Work Culture & Job Satisfaction

Survey Research with A/B Testing

Summary: This research project assesses whether work culture in terms of levels of employee engagement, influence anticipated job satisfaction. This is an interesting and important question in this day and age as work culture is shifting, with a lot of it moving to a hybrid or remote model. Our findings show that employees prefer higher frequency of engagement, independent of whether it is during paid-hours or after paid-hours.

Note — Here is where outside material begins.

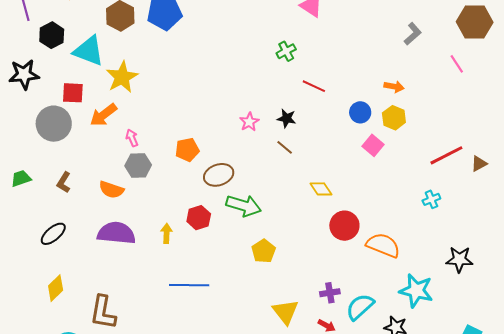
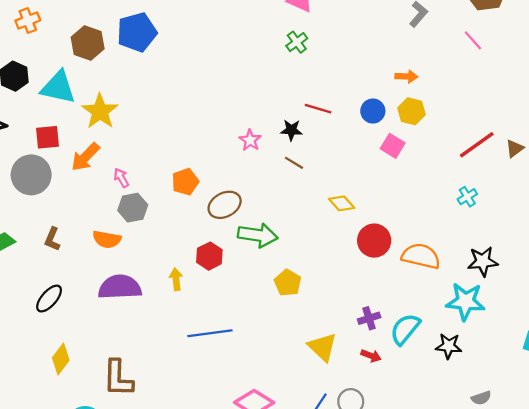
green cross: (286, 51) -> (297, 42), moved
red line: (314, 86) -> (318, 109), moved
black star: (459, 259) -> (483, 261), moved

Background & Role: I conducted this research part of my NYU Psychology course: Lab in Social and Organisational Psychology in October 2021 with two classmates. My role was to design the survey, conduct the statistical analysis on SPSS. My classmates conducted a literature review and synthesised the findings.

Demonstrated Skills

Survey Design

We used Qualtrics to create a survey.
We were able to obtain 72 participants using an opportunity sample and between-subject design.

Statistical Analysis

We used SPSS to analyse data collected with the Qualtrics Survey. We conducted an ANOVA calculation as well as testing for the effect size and Cronbach's alpha.
Our results were statistically significant for one independent variable of frequency of employee engagement.

A/B Testing

We conducted a multi-variant A/B test to compare the responses to 4 different scenarios of work culture to understand which version would be the most preferred.